▶ **Exercise directions**:
Please transcribe the data below in full, word for word, without the images.

.....

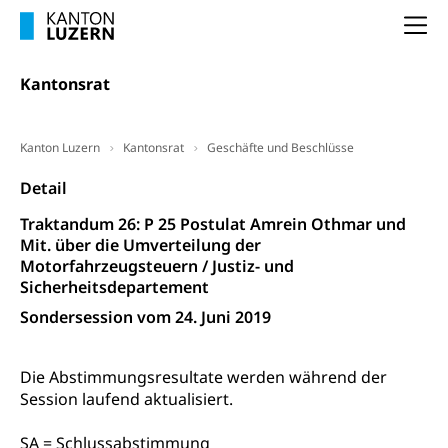
Schlichtungsbehörde Arbeit
Arbeitslosigkeit (gruezi.lu.ch)
Berufliche Selbständigkeit
Na
Arbeitslosigkeit und Stellensuche (WAS
selbständig Erwerbender, Freiberufler
Luzern)
Kantonsrat
Unterstützung der Wirtschaftsförderung
Pensionierung
Arbeitslosenentschädigung (WAS Luzern)
Luzern
Frühpensionierung, Altersrente, berufliche
Kanton Luzern
Kantonsrat
Geschäfte und Beschlüsse
Vorsorge, Altersvorsorge
Handelsregister Luzern
Detail
Dienststelle Steuern - Wissenswertes
AHV-Altersrente (WAS Luzern)
Traktandum 26: P 25 Postulat Amrein Othmar und
Selbständige (WAS Luzern)
LUPK - Luzerner Pensionskasse
Bildung und Forschung
Mit. über die Umverteilung der
Motorfahrzeugsteuern / Justiz- und
Altersvorsorge (gruezi.lu.ch)
Sicherheitsdepartement
Wissenschaftsförderung
Sondersession vom 24. Juni 2019
Forschungsförderung, Wissenschaftsmarketing,
Wissenschaft, Forschung, Entwicklung, Projekte
Die Abstimmungsresultate werden während der
Pilotprojekte Klima
Erwachsenenbildung und Weiterbildung
Session laufend aktualisiert.
Innovative Projekte Landwirtschaft und
Umschulung, zweiter Bildungsweg,
Nachdiplomstudium, Zusatzlehre, Höhere
Wald
SA = Schlussabstimmung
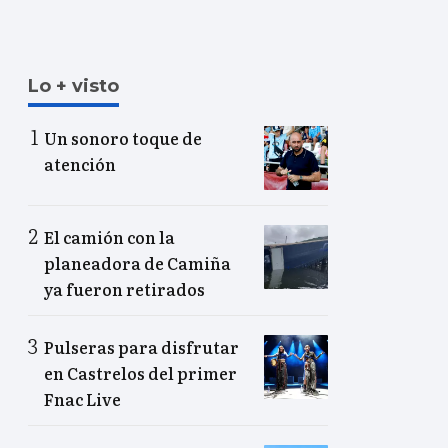
Lo + visto
Un sonoro toque de
atención
El camión con la
planeadora de Camiña
ya fueron retirados
Pulseras para disfrutar
en Castrelos del primer
Fnac Live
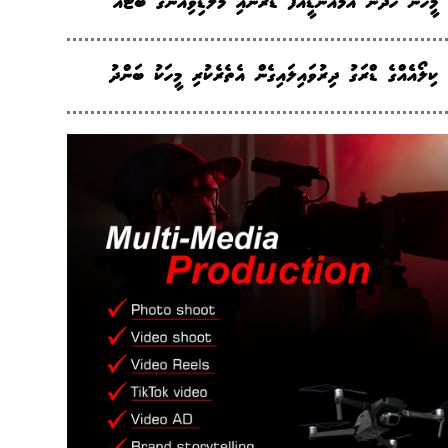
މީހުން ހޯދަން އެމްއެންޑީއެފް ޑޯރާނާއި މޯލްޑިވިއަންގެ ބޯޓެއް
ކިލޯއެެއްގެ ޑްރަގު ދިރުވައިލައިގެން އެތެރެކުރި މީހަކު ބަންދު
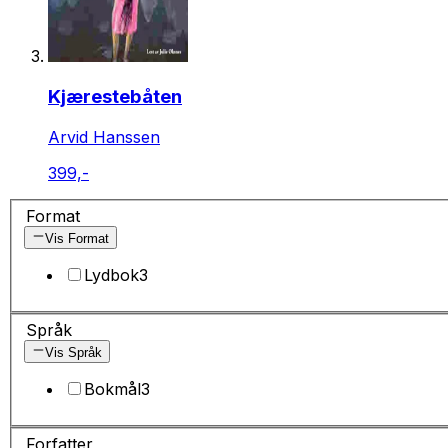
Kjærestebåten
Arvid Hanssen
399,-
Format
Vis Format
Lydbok
3
Språk
Vis Språk
Bokmål
3
Forfatter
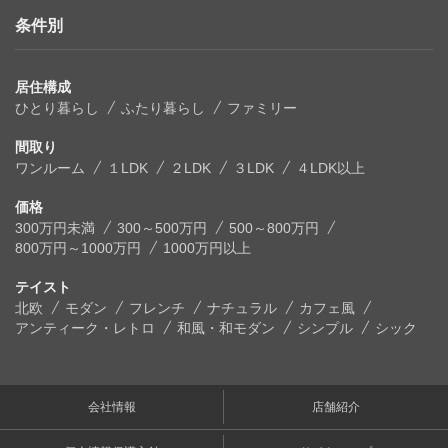
条件別
居住構成
ひとり暮らし
ふたり暮らし
ファミリー
間取り
ワンルーム
１LDK
２LDK
３LDK
４LDK以上
価格
300万円未満
300～500万円
500～800万円
800万円～1000万円
1000万円以上
テイスト
北欧
モダン
フレンチ
ナチュラル
カフェ風
アンティーク・レトロ
和風・和モダン
シンプル
シック
会社情報
店舗紹介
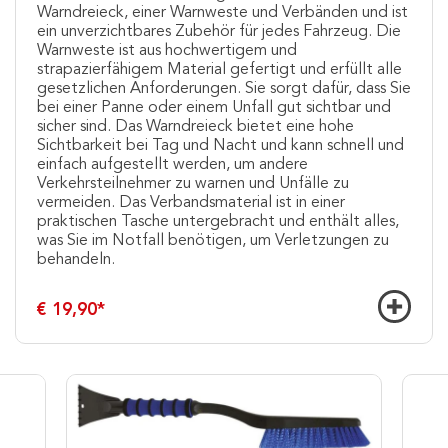
Warndreieck, einer Warnweste und Verbänden und ist
ein unverzichtbares Zubehör für jedes Fahrzeug. Die
Warnweste ist aus hochwertigem und
strapazierfähigem Material gefertigt und erfüllt alle
gesetzlichen Anforderungen. Sie sorgt dafür, dass Sie
bei einer Panne oder einem Unfall gut sichtbar und
sicher sind. Das Warndreieck bietet eine hohe
Sichtbarkeit bei Tag und Nacht und kann schnell und
einfach aufgestellt werden, um andere
Verkehrsteilnehmer zu warnen und Unfälle zu
vermeiden. Das Verbandsmaterial ist in einer
praktischen Tasche untergebracht und enthält alles,
was Sie im Notfall benötigen, um Verletzungen zu
behandeln.
€ 19,90
*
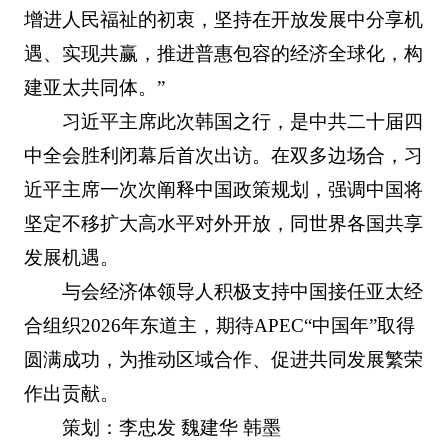
增进人民福祉的初衷，坚持在开放发展中分享机
遇、实现共赢，推进普惠包容的经济全球化，构
建亚太共同体。”
习近平主席此次韩国之行，是中共二十届四
中全会胜利闭幕后首次出访。在双多边场合，习
近平主席一次次阐释中国政策规划，强调中国将
坚定不移扩大高水平对外开放，同世界各国共享
发展机遇。
与会经济体领导人积极支持中国接任亚太经
合组织2026年东道主，期待APEC“中国年”取得
圆满成功，为推动区域合作、促进共同发展繁荣
作出贡献。
策划：李忠发 魏建华 韩墨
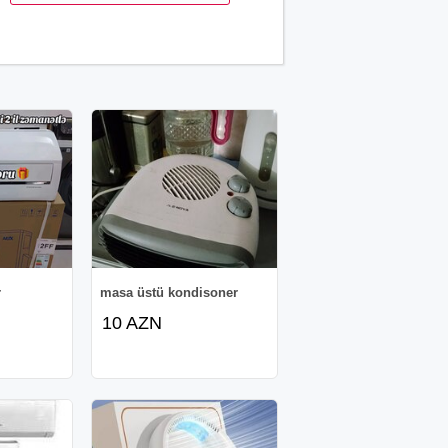
r
masa üstü kondisoner
10 AZN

.....

▶ **Solution to the problem**:
Schlichtungsbehörde Arbeit
Arbeitslosigkeit (gruezi.lu.ch)
Berufliche Selbständigkeit
Na
Arbeitslosigkeit und Stellensuche (WAS
selbständig Erwerbender, Freiberufler
Luzern)
Kantonsrat
Unterstützung der Wirtschaftsförderung
Pensionierung
Arbeitslosenentschädigung (WAS Luzern)
Luzern
Frühpensionierung, Altersrente, berufliche
Kanton Luzern
Kantonsrat
Geschäfte und Beschlüsse
Vorsorge, Altersvorsorge
Handelsregister Luzern
Detail
Dienststelle Steuern - Wissenswertes
AHV-Altersrente (WAS Luzern)
Traktandum 26: P 25 Postulat Amrein Othmar und
Selbständige (WAS Luzern)
LUPK - Luzerner Pensionskasse
Bildung und Forschung
Mit. über die Umverteilung der
Motorfahrzeugsteuern / Justiz- und
Altersvorsorge (gruezi.lu.ch)
Sicherheitsdepartement
Wissenschaftsförderung
Sondersession vom 24. Juni 2019
Forschungsförderung, Wissenschaftsmarketing,
Wissenschaft, Forschung, Entwicklung, Projekte
Die Abstimmungsresultate werden während der
Pilotprojekte Klima
Erwachsenenbildung und Weiterbildung
Session laufend aktualisiert.
Innovative Projekte Landwirtschaft und
Umschulung, zweiter Bildungsweg,
Nachdiplomstudium, Zusatzlehre, Höhere
Wald
SA = Schlussabstimmung
Lo + visto
Un sonoro toque de
atención
El camión con la
planeadora de Camiña
ya fueron retirados
Pulseras para disfrutar
en Castrelos del primer
Fnac Live
މީހުން ހޯދަން އެމްއެންޑީއެފް ޑޯރާނާއި މޯލްޑިވިއަންގެ ބޯޓެއް
ކިލޯއެެއްގެ ޑްރަގު ދިރުވައިލައިގެން އެތެރެކުރި މީހަކު ބަންދު
Kjærestebåten
Arvid Hanssen
399,-
Format
Vis Format
Lydbok
3
Språk
Vis Språk
Bokmål
3
Forfatter
条件別
居住構成
ひとり暮らし
ふたり暮らし
ファミリー
間取り
ワンルーム
１LDK
２LDK
３LDK
４LDK以上
価格
300万円未満
300～500万円
500～800万円
800万円～1000万円
1000万円以上
テイスト
北欧
モダン
フレンチ
ナチュラル
カフェ風
アンティーク・レトロ
和風・和モダン
シンプル
シック
会社情報
店舗紹介
Warndreieck, einer Warnweste und Verbänden und ist
ein unverzichtbares Zubehör für jedes Fahrzeug. Die
Warnweste ist aus hochwertigem und
strapazierfähigem Material gefertigt und erfüllt alle
gesetzlichen Anforderungen. Sie sorgt dafür, dass Sie
bei einer Panne oder einem Unfall gut sichtbar und
sicher sind. Das Warndreieck bietet eine hohe
Sichtbarkeit bei Tag und Nacht und kann schnell und
einfach aufgestellt werden, um andere
Verkehrsteilnehmer zu warnen und Unfälle zu
vermeiden. Das Verbandsmaterial ist in einer
praktischen Tasche untergebracht und enthält alles,
was Sie im Notfall benötigen, um Verletzungen zu
behandeln.
€ 19,90
*
增进人民福祉的初衷，坚持在开放发展中分享机
遇、实现共赢，推进普惠包容的经济全球化，构
建亚太共同体。”
习近平主席此次韩国之行，是中共二十届四
中全会胜利闭幕后首次出访。在双多边场合，习
近平主席一次次阐释中国政策规划，强调中国将
坚定不移扩大高水平对外开放，同世界各国共享
发展机遇。
与会经济体领导人积极支持中国接任亚太经
合组织2026年东道主，期待APEC“中国年”取得
圆满成功，为推动区域合作、促进共同发展繁荣
作出贡献。
策划：李忠发 魏建华 韩墨
r
masa üstü kondisoner
10 AZN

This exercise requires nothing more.